▶
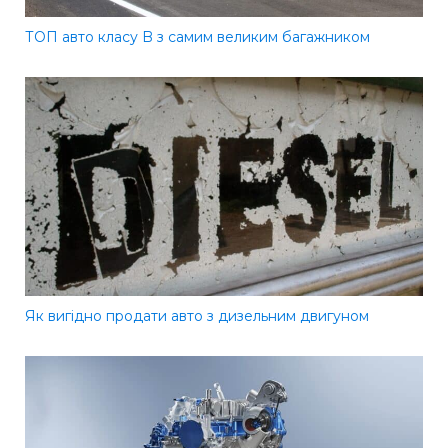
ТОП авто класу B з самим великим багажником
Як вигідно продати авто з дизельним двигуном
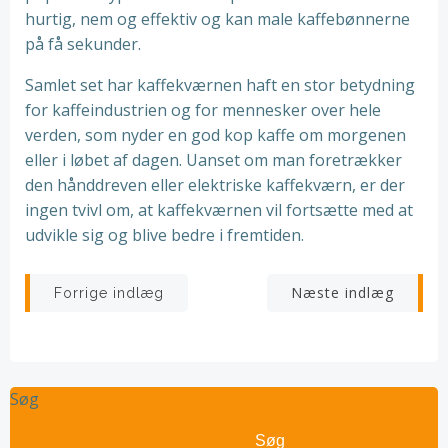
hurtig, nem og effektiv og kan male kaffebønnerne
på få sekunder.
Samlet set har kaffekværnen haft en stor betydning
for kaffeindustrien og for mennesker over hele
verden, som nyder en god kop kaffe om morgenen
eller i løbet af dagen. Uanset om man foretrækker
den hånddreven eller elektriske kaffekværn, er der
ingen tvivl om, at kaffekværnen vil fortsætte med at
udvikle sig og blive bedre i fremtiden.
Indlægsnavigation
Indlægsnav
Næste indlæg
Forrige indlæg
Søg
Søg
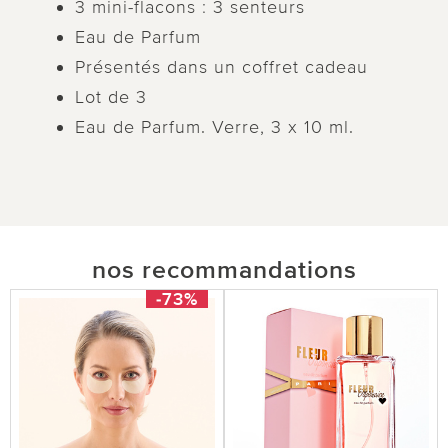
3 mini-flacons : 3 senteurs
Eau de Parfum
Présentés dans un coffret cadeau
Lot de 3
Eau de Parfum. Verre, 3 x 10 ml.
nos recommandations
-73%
◀
Without including any pictures, output all the entries above exactly.

* Answer to this task
ТОП авто класу B з самим великим багажником
Як вигідно продати авто з дизельним двигуном
hurtig, nem og effektiv og kan male kaffebønnerne
på få sekunder.
Samlet set har kaffekværnen haft en stor betydning
for kaffeindustrien og for mennesker over hele
verden, som nyder en god kop kaffe om morgenen
eller i løbet af dagen. Uanset om man foretrækker
den hånddreven eller elektriske kaffekværn, er der
ingen tvivl om, at kaffekværnen vil fortsætte med at
udvikle sig og blive bedre i fremtiden.
Indlægsnavigation
Indlægsnav
Næste indlæg
Forrige indlæg
Søg
Søg
3 mini-flacons : 3 senteurs
Eau de Parfum
Présentés dans un coffret cadeau
Lot de 3
Eau de Parfum. Verre, 3 x 10 ml.
nos recommandations
-73%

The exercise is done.